An off-duty officer who confronted armed terrorists during the London Bridge terror attack has been awarded a George Medal in recognition of his bravery in the presence of extreme danger.
PC Charlie Guenigault, along with two colleagues from the British Transport Police, was awarded the prestigious medal by HM The Queen, as part of The Queen’s Civilian Gallantry List at Buckingham Palace today, Thursday 11 October.
On the evening of 3 June, 2017 PC Guenigault, a response officer working in Southwark, was off-duty and enjoying an evening with friends following his shift, when terrorists attacked the area by driving a van into pedestrians on London Bridge; and then indiscriminately attacked people in Borough Market.
Charlie ran towards the attackers, putting himself between them and other officers being attacked. As a consequence he received serious injuries to his head, back and stomach.
The Commissioner of the Metropolitan Police Service, Cressida Dick, said: "That summer night whilst out with friends, Charlie ran towards danger, simply intent on protecting fellow officers and members of the public.

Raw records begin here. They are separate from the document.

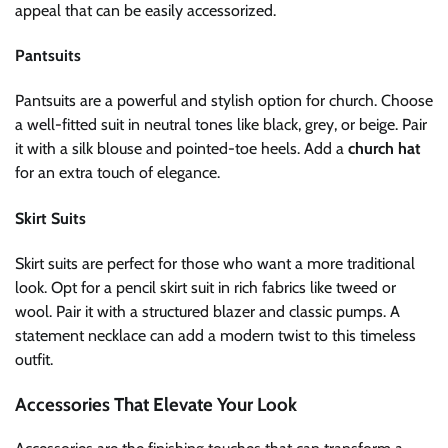
appeal that can be easily accessorized.
Pantsuits
Pantsuits are a powerful and stylish option for church. Choose
a well-fitted suit in neutral tones like black, grey, or beige. Pair
it with a silk blouse and pointed-toe heels. Add a
church hat
for an extra touch of elegance.
Skirt Suits
Skirt suits are perfect for those who want a more traditional
look. Opt for a pencil skirt suit in rich fabrics like tweed or
wool. Pair it with a structured blazer and classic pumps. A
statement necklace can add a modern twist to this timeless
outfit.
Accessories That Elevate Your Look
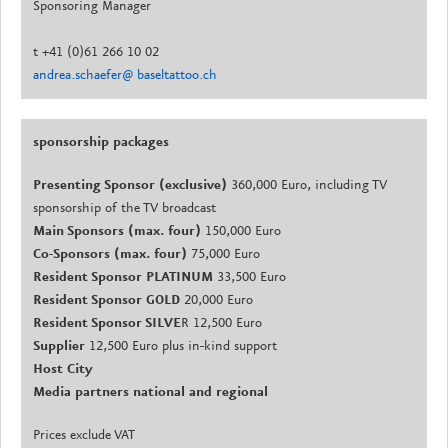
Sponsoring Manager
t +41 (0)61 266 10 02
andrea.schaefer@ baseltattoo.ch
sponsorship packages
Presenting Sponsor (exclusive)
360,000 Euro, including TV
sponsorship of the TV broadcast
Main Sponsors (max. four)
150,000 Euro
Co-Sponsors (max. four)
75,000 Euro
Resident Sponsor PLATINUM
33,500 Euro
Resident Sponsor GOLD
20,000 Euro
Resident Sponsor SILVE
R 12,500 Euro
Supplier
12,500 Euro plus in-kind support
Host City
Media partners national and regional
Prices exclude VAT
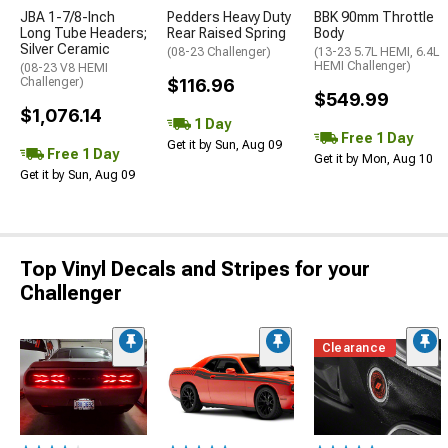
JBA 1-7/8-Inch
Pedders Heavy Duty
BBK 90mm Throttle
Long Tube Headers;
Rear Raised Spring
Body
Silver Ceramic
(08-23 Challenger)
(13-23 5.7L HEMI, 6.4L
HEMI Challenger)
(08-23 V8 HEMI
Challenger)
$116.96
$549.99
$1,076.14
1 Day
Free 1 Day
Get it by Sun, Aug 09
Free 1 Day
Get it by Mon, Aug 10
Get it by Sun, Aug 09
Top Vinyl Decals and Stripes for your
Challenger
Clearance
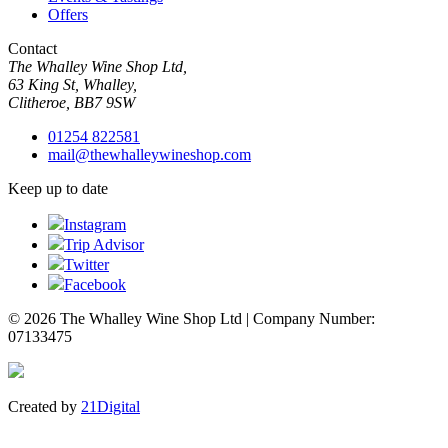
Offers
Contact
The Whalley Wine Shop Ltd,
63 King St, Whalley,
Clitheroe, BB7 9SW
01254 822581
mail@thewhalleywineshop.com
Keep up to date
Instagram
Trip Advisor
Twitter
Facebook
© 2026 The Whalley Wine Shop Ltd | Company Number:
07133475
Created by
21Digital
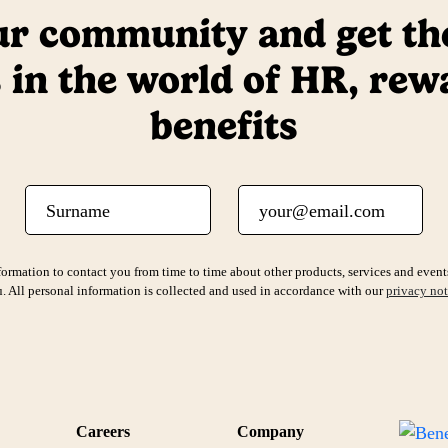
ur community and get the
 in the world of HR, rew
benefits
Surname
Email
ormation to contact you from time to time about other products, services and events
. All personal information is collected and used in accordance with our
privacy not
Careers
Company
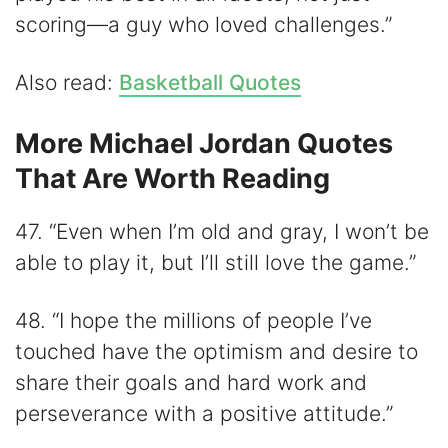
scoring—a guy who loved challenges.”
Also read:
Basketball Quotes
More Michael Jordan Quotes
That Are Worth Reading
47. “Even when I’m old and gray, I won’t be
able to play it, but I’ll still love the game.”
48. “I hope the millions of people I’ve
touched have the optimism and desire to
share their goals and hard work and
perseverance with a positive attitude.”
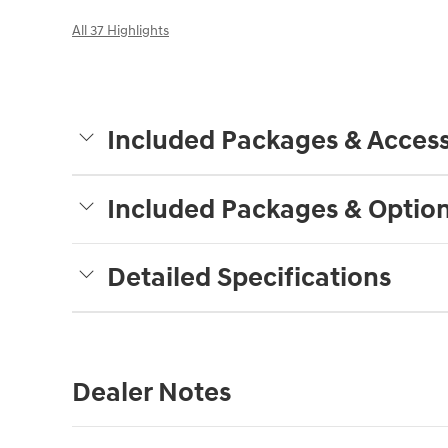
All 37 Highlights
Included Packages & Access
Included Packages & Optio
Detailed Specifications
Dealer Notes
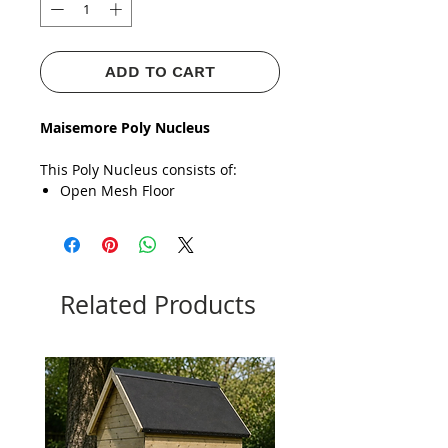
ADD TO CART
Maisemore Poly Nucleus
This Poly Nucleus consists of:
Open Mesh Floor
Brood Chamber
Miller Style Feeder
​​​​​​​Roof
COMPATIBLE WITH BOTH NATIONAL &
COMMERCIAL
Related Products
Strong, durable material up to
4
times stronger
than packaging
polystyrene.
Paint with Masonry Water-based
Paint To
Prolong its life
& give
it
Extra Protection.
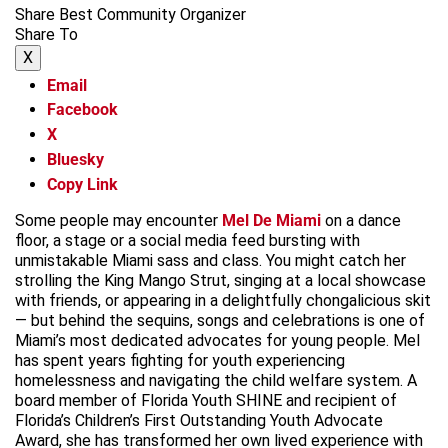
Share Best Community Organizer
Share To
X
Email
Facebook
X
Bluesky
Copy Link
Some people may encounter
Mel De Miami
on a dance
floor, a stage or a social media feed bursting with
unmistakable Miami sass and class. You might catch her
strolling the King Mango Strut, singing at a local showcase
with friends, or appearing in a delightfully chongalicious skit
— but behind the sequins, songs and celebrations is one of
Miami’s most dedicated advocates for young people. Mel
has spent years fighting for youth experiencing
homelessness and navigating the child welfare system. A
board member of Florida Youth SHINE and recipient of
Florida’s Children’s First Outstanding Youth Advocate
Award, she has transformed her own lived experience with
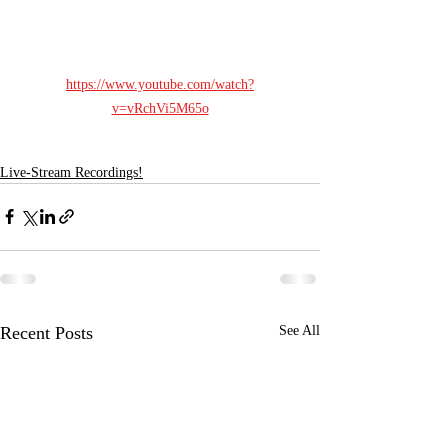
https://www.youtube.com/watch?
v=vRchVi5M65o
Live-Stream Recordings!
Recent Posts
See All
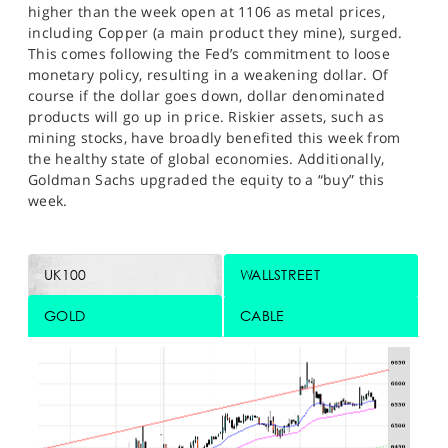
higher than the week open at 1106 as metal prices,
including Copper (a main product they mine), surged.
This comes following the Fed’s commitment to loose
monetary policy, resulting in a weakening dollar. Of
course if the dollar goes down, dollar denominated
products will go up in price. Riskier assets, such as
mining stocks, have broadly benefited this week from
the healthy state of global economies. Additionally,
Goldman Sachs upgraded the equity to a “buy” this
week.
UK100
WALLSTREET
GOLD
CABLE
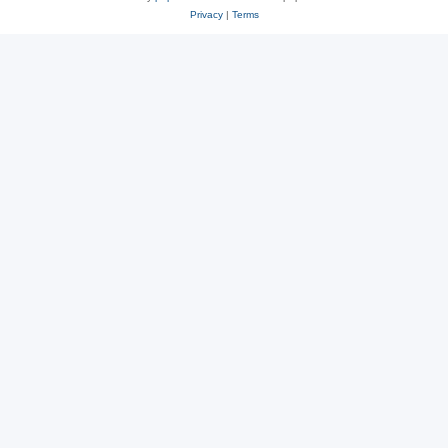
Privacy
|
Terms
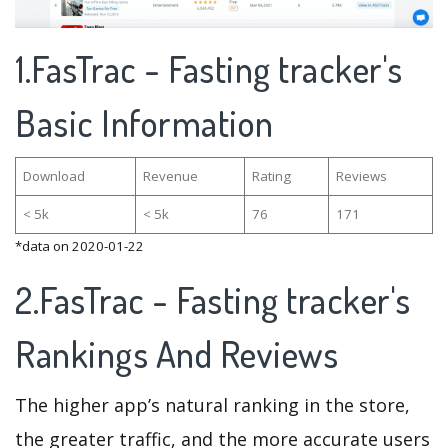
1.FasTrac - Fasting tracker's
Basic Information
Download
Revenue
Rating
Reviews
< 5k
< 5k
76
171
*data on 2020-01-22
2.FasTrac - Fasting tracker's
Rankings And Reviews
The higher app’s natural ranking in the store,
the greater traffic, and the more accurate users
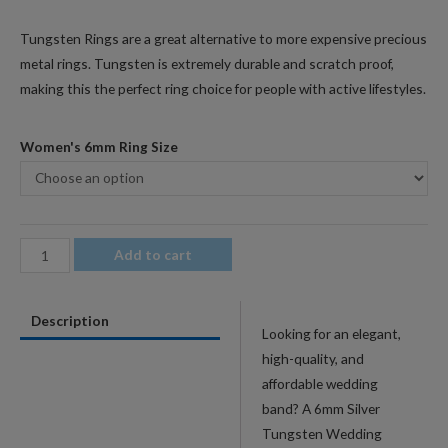
Tungsten Rings are a great alternative to more expensive precious
metal rings. Tungsten is extremely durable and scratch proof,
making this the perfect ring choice for people with active lifestyles.
Women's 6mm Ring Size
6mm
Add to cart
Men's
Silver
Description
Tungsten
Looking for an elegant,
Wedding
high-quality, and
Band
affordable wedding
with
band? A 6mm Silver
Bevel
Tungsten Wedding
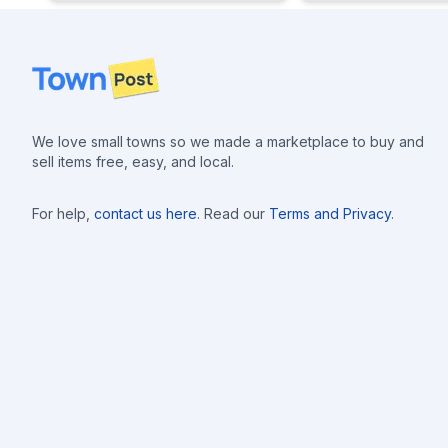
Footer
We love small towns so we made a marketplace to buy and
sell items free, easy, and local.
For help,
contact us here
. Read our
Terms and Privacy
.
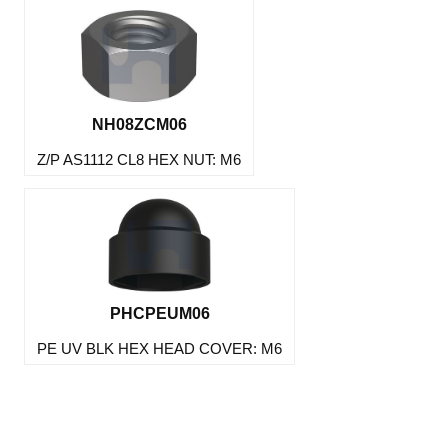
NH08ZCM06
Z/P AS1112 CL8 HEX NUT: M6
PHCPEUM06
PE UV BLK HEX HEAD COVER: M6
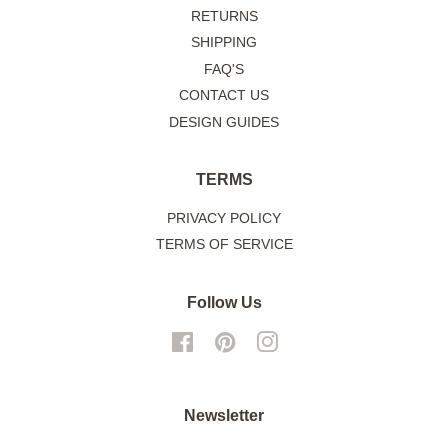
RETURNS
SHIPPING
FAQ'S
CONTACT US
DESIGN GUIDES
TERMS
PRIVACY POLICY
TERMS OF SERVICE
Follow Us
Facebook
Pinterest
Instagram
Newsletter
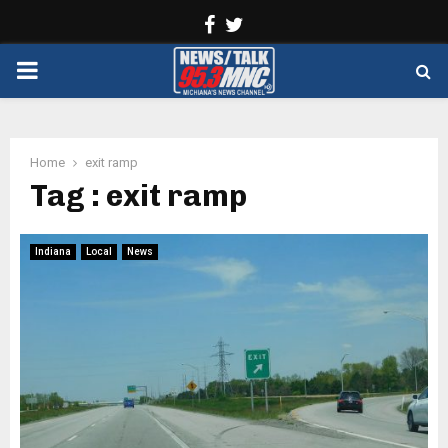
Facebook
Twitter
PRIMARY
MENU
Home
exit ramp
Tag : exit ramp
Indiana
Local
News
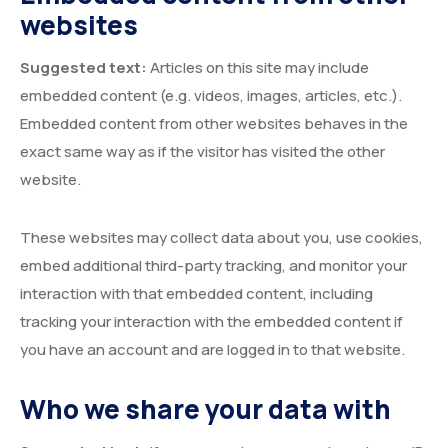
websites
Suggested text:
Articles on this site may include
embedded content (e.g. videos, images, articles, etc.).
Embedded content from other websites behaves in the
exact same way as if the visitor has visited the other
website.
These websites may collect data about you, use cookies,
embed additional third-party tracking, and monitor your
interaction with that embedded content, including
tracking your interaction with the embedded content if
you have an account and are logged in to that website.
Who we share your data with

"Charlie's bravery undoubtedly helped others, and despite suffering serious injuries he continued without a single thought for himself.
"I know that I speak on behalf of all of my officers and staff, when I say how immensely proud we are of Charlie."
During the tragic event, eight people died in addition to the three attackers shot dead by police. A further 48 people were taken to hospital.
PC Guenigault, said: “I am so honoured and humbled to receive the George Medal and I am so glad that I get to receive this in front of my family.”
"I hope that I have done my friends, family, colleagues and the nation proud. I would like to thank everyone who has helped me throughout the past year - especially those who helped to save my life."
The gallantry list citation added: "PC Guenigault was off-duty when he showed exemplary action in response to this terrorist attack. He tried to protect fellow police officers and members of the public by distracting and attempting to stop the terrorists. He placed himself in danger and was aware of the possibility of serious personal injury."